◆ AIM OF THE EXERCISE
Could you copy every line of the data that contains the word "will"?

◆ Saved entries
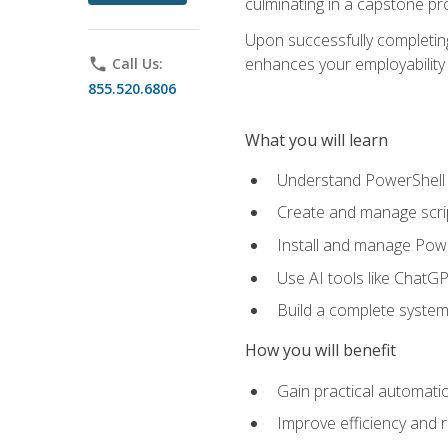
culminating in a capstone pr
Upon successfully completing 
enhances your employability 
phone
Call Us:
855.520.6806
What you will learn
Understand PowerShell f
Create and manage scri
Install and manage Powe
Use AI tools like ChatGP
Build a complete system
How you will benefit
Gain practical automatio
Improve efficiency and 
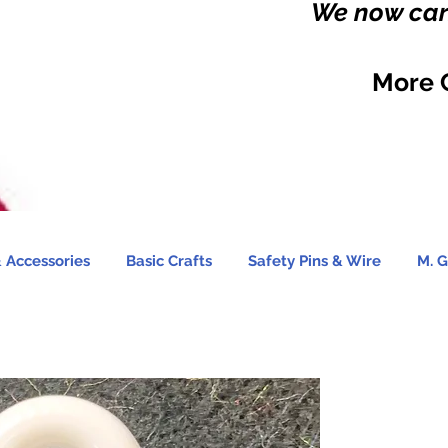
We now carr
More 
 Accessories
Basic Crafts
Safety Pins & Wire
M. G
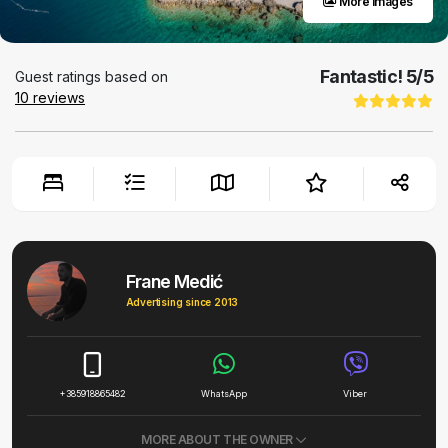
More images
Fantastic!
5
/5
Guest ratings based on
10
reviews
Frane Medić
Advertising since 2013
+385918865482
WhatsApp
Viber
MORE ABOUT THE OWNER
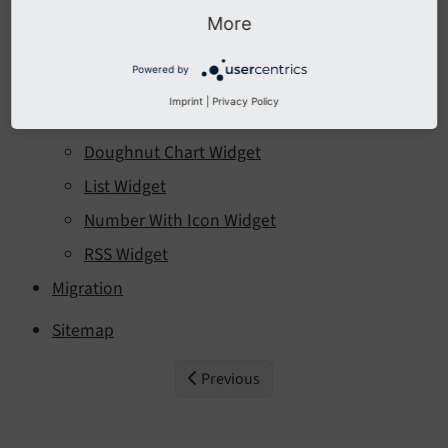
Interfaces
More
Widgets
Powered by
Bar Chart Widget
Imprint
|
Privacy Policy
CTA Button Widget
Doughnut Chart Widget
List Widget
Number With Icon Widget
RSS Widget
Migration
Sitemap
Previous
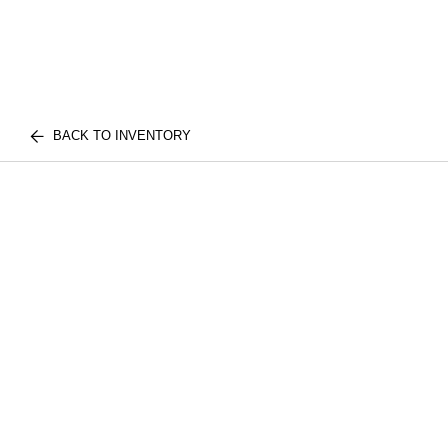
BACK TO INVENTORY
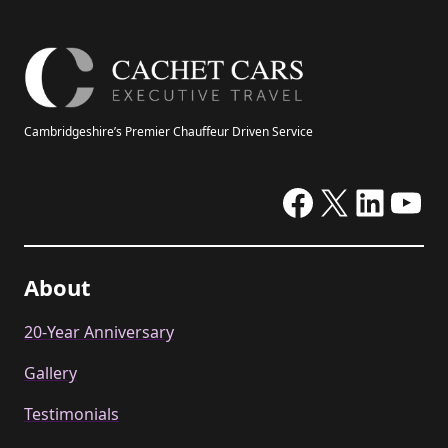
Cambridgeshire’s Premier Chauffeur Driven Service
Facebook
X
Linke
Yo
About
20-Year Anniversary
Gallery
Testimonials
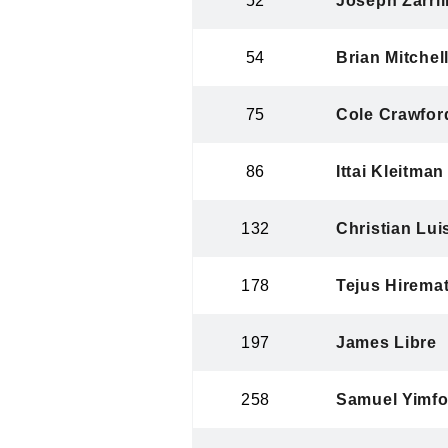
52
Joseph Zarrill
54
Brian Mitchell
75
Cole Crawfor
86
Ittai Kleitman
132
Christian Lui
178
Tejus Hirema
197
James Libre
258
Samuel Yimfo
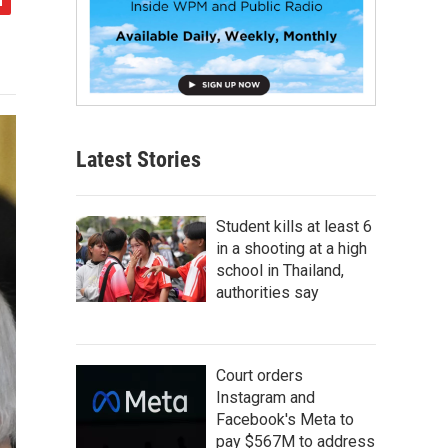
Latest Stories
Student kills at least 6
in a shooting at a high
school in Thailand,
authorities say
Court orders
Instagram and
Facebook's Meta to
pay $567M to address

◆ ANSWER TO THIS EXERCISE
What you will learn
How you will benefit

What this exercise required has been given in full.